Recently, there has been a bit of a commotion regarding hackers gaining access to valid SSL and code signing certificates. First there was the stuxnet worm, that was signed with actual certificates stolen from Realtek and JMicron. Then there was comodo-gate. The most recent, and most serious incident happened at dutch company diginotar, and resulted in an (as of yet) unknown number of certificates being issued for unknown sites to unknown parties.
As reporters start to catch on to the magnitude of the diginotar case, and begin to understand the trust implications of a compromised root Certificate Authority, the conversation takes a turn toward gloom and despair. In this post I will offer an alternative reading that strongly suggest that hackers attacking certificates and certificate authorities is actually a huge step forward for security and privacy on the internet.
Back in the dark days of the internet, only a very small number of web-sites insisted on secure communications using encryption and certificates.
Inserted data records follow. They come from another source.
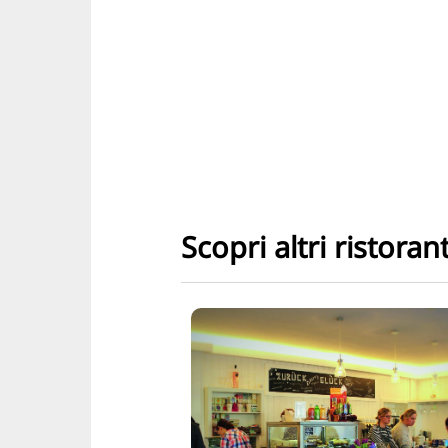
Scopri altri ristorant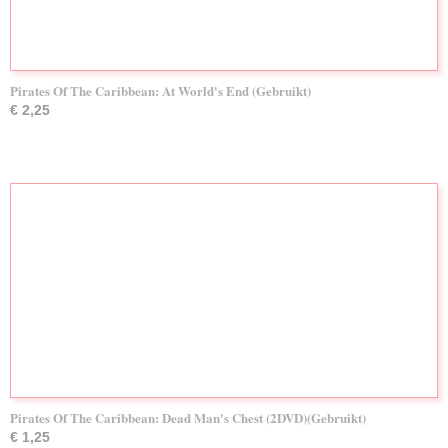
Pirates Of The Caribbean: At World's End (Gebruikt)
€ 2,25
Pirates Of The Caribbean: Dead Man's Chest (2DVD)(Gebruikt)
€ 1,25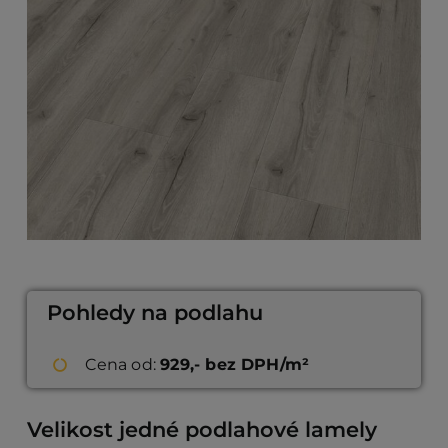
Pohledy na podlahu
Cena od:
929,- bez DPH/m²
Velikost jedné podlahové lamely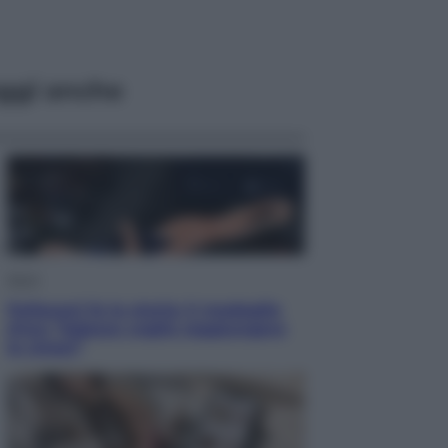
ggi anche
Sport
Pellacani fa la storia: 5 medaglie
d’oro “Adesso voglio raggiungere
le cinesi”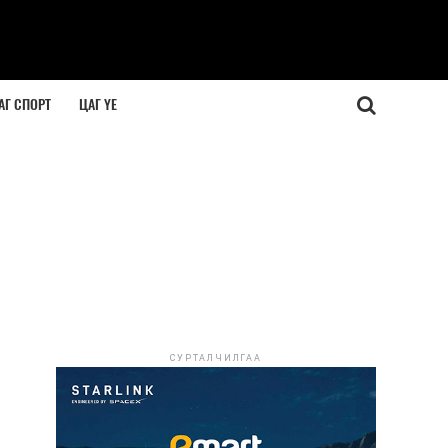
АГ СПОРТ
ЦАГ ҮЕ
СУРТАЛЧИЛГАА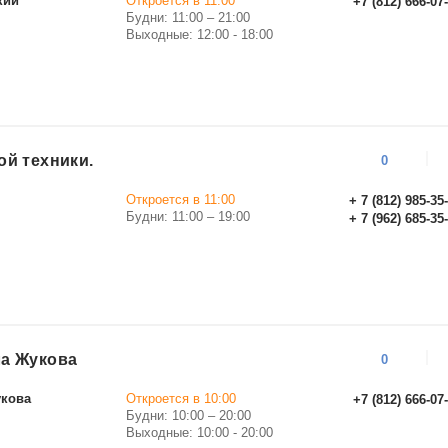
кий
Откроется в 11:00
+7 (812) 666-07
Будни: 11:00 – 21:00
Выходные: 12:00 - 18:00
й техники.
0
Откроется в 11:00
+ 7 (812) 985-35
Будни: 11:00 – 19:00
+ 7 (962) 685-35
а Жукова
0
укова
Откроется в 10:00
+7 (812) 666-07
Будни: 10:00 – 20:00
Выходные: 10:00 - 20:00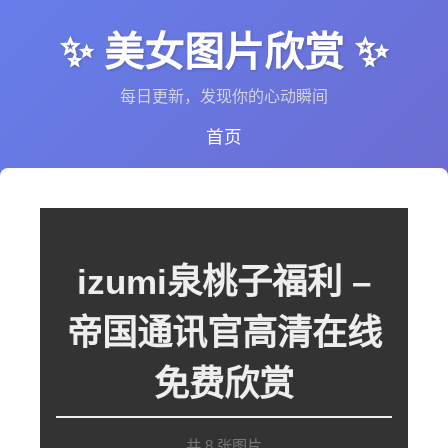
✨ 美女图片欣赏 ✨
每日更新，发现你的心动瞬间
首页
izumi泉桃子福利 –
帝国通讯官高清在线
免费欣赏
共 8 张图片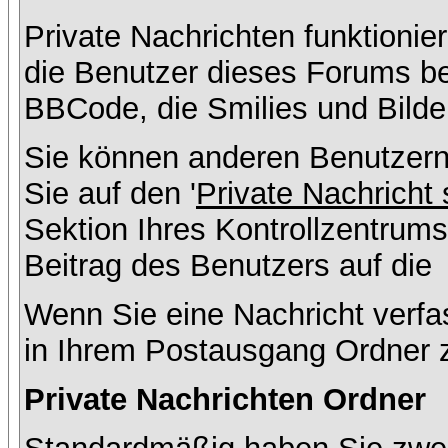
Private Nachrichten funktionier
die Benutzer dieses Forums b
BBCode, die Smilies und Bilde
Sie können anderen Benutzern
Sie auf den '
Private Nachricht
Sektion Ihres Kontrollzentrums
Beitrag des Benutzers auf die
Wenn Sie eine Nachricht verfa
in Ihrem Postausgang Ordner 
Private Nachrichten Ordner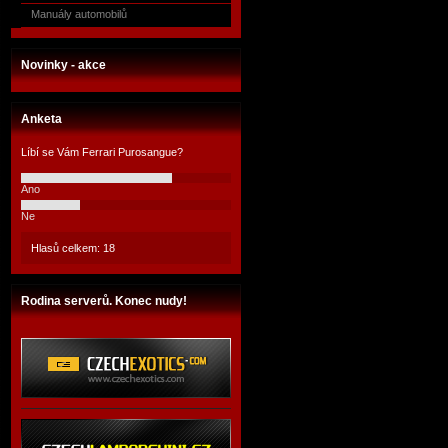
Manuály automobilů
Novinky - akce
Anketa
Líbí se Vám Ferrari Purosangue?
Ano
Ne
Hlasů celkem: 18
Rodina serverů. Konec nudy!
These were usually sites that handled financial transactions, and the use of encryption and certificates was borne not so much out of a desire to protect the privacy of the user, but out of regulatory compliance and insurance issues.
A man-in-the-middle attack, where someone lures internet users to a fake version of a prominent website, then relays traffic to the real website while monitoring the exchange, was reasonably easy to pull off in the dark days of the internet, especially for state actors that can pressure internet service providers into manipulating a user's internet connection. As a hacker you did not have to deal with encryption and certificates to get your grubby little hands on people's personal data. But then everything changed.
In October 2010 Eric Butler released a Firefox extension called Firesheep, a user friendly point-and-click tool that, using well-known properties of wireless networks, allowed even the least sophisticated of users to hijack other user's Facebook sessions. The security community was not impressed. They had known about these vulnerabilities for years. The only real solution -- commenters wearily pointed out, as they had many times before -- was end-to-end encryption using SSL certificates. But that was never going to happen.
As usual, the security community got the facts right, but the sociology wrong. The mere existence of Firesheep changed the game completely. Session hijacking was no longer a a "purely theoretical" threat, something that pimply misfit nerds did by chanting dark incantations at a wireshark window. Every jock with a laptop could do it. Social networks and other sites scrambled over each other in a rush to deploy, and in some cases even to mandate, SSL encryption. Firesheep did more for the adoption of end-to-end encryption in a week, than security researchers had done in two decades.
In the post-firesheep world, connections are increasingly protected with SSL encryption, and users have trained themselves to make sure the SSL certificate is valid. The only way a man-in-the-middle attack can take place is if the attacker has access to a fraudulent certificate for the web site in question. In order to attack a site that uses SSL encryption, the hacker must subvert a critical piece of internet infrastructure.
Security news has lately been dominated by compromises of certificates and even certificate authorities.
Given the key position of these entities in modern internet security, this is clearly a very bad thing. The diginotar affair in particular is inexcusable. Certificate issuers need to get their security act together to make sure hackers cannot steal certificates or issue rogue ones. They must operate in a transparent manner, disclose breaches in a timely manner and revoke compromised certificates, or even suspect certificates, immediately. They must act in accordance with the trust they are given, and the extortionate fees they are paid.
The bottom line however, is that it is easier to protect a handful of root certification authorities from compromise than tens of thousands of individual internet sites from man-in-the-middle attacks. By performing widespread deployment of end-to-end encryption with SSL we are closing off thousands of potential back doors and forcing the hackers to attack the most hardened part of the internet security apparatus head on.